Thursday, December 24, 2009

Elementary


Cambridge University Library MS Dd.2.11. The very title makes the heart beat a little faster and sets the mouth watering, doesn't it? Alright, I admit it's not the most thrilling of names. But it's possibly the most important source of English lute music. Copied by Mathew Holmes in c. 1588 - 1600, it contains 200 pages and 325 wide-ranging pieces of music.

The bulk of the music is by the great English lute composers of the time such as John Dowland, Anthony Holborne, Francis Cutting, Francis Pilkington and John Johnson. But there are also appearances by continentals such as Francesco da Milano (from 50 years earlier), Emanuel Adriaenssen, Alfonso Ferrabosco, or Matthäus Waissel. As well as the expected pavans, galliards, fantasias and the like, there are also lots of short page fillers, little pieces lasting maybe 30 seconds with colourful titles: Clement's squirrel, Hunting of the mouse, Go merrily wheel, Playfellow, and various Jigs and Toys.
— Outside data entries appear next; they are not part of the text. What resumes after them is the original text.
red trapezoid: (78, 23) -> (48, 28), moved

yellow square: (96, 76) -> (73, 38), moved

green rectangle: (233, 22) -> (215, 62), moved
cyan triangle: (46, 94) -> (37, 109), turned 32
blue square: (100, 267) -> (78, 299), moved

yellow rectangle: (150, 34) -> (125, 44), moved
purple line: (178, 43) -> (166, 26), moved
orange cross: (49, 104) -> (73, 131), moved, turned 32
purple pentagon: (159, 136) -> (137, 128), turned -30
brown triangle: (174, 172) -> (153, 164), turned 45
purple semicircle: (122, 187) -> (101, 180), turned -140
I'm lucky to have a photocopy of the manuscript, but it's a poor quality copy and often illegible, as the picture shows. So I'm delighted that the Lute Society is publishing a smart new facsimile edition in 2010. I am putting together a concert programme of music from Dd.2.11 which I'll be performing in several concerts in May 2010. One of them is planned to be at the second European Lute Festival in Germany, where Ian Harwood will also be giving a talk about the manuscript. Ian is president of the Lute Society, and the scholar who did the pioneering research on the Holmes manuscripts, and it's a privilege to be working with him.
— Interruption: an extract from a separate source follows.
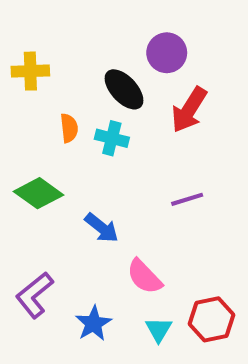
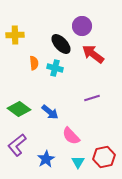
red arrow: (189, 110) -> (93, 54), turned 95
green diamond: (39, 193) -> (19, 109), moved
My picture isn't just a random page. The manuscript contains several vocal intabulations: arrangements for solo lute of polyphonic pieces originally for voices. This particular one seems to have been unidentified until now, so I was rather chuffed when playing through the manuscript to find that I recognised it. It's an arrangement of the 5-voice motet Verbum Iniquum by the Spanish composer Cristobal de Morales, which also exists in printed versions for lute from Germany (Newsidler, 1544), Spain (Fuenllana, 1554) and France (de Rippe, also 1554). It seems to have taken another 40 years to reach England.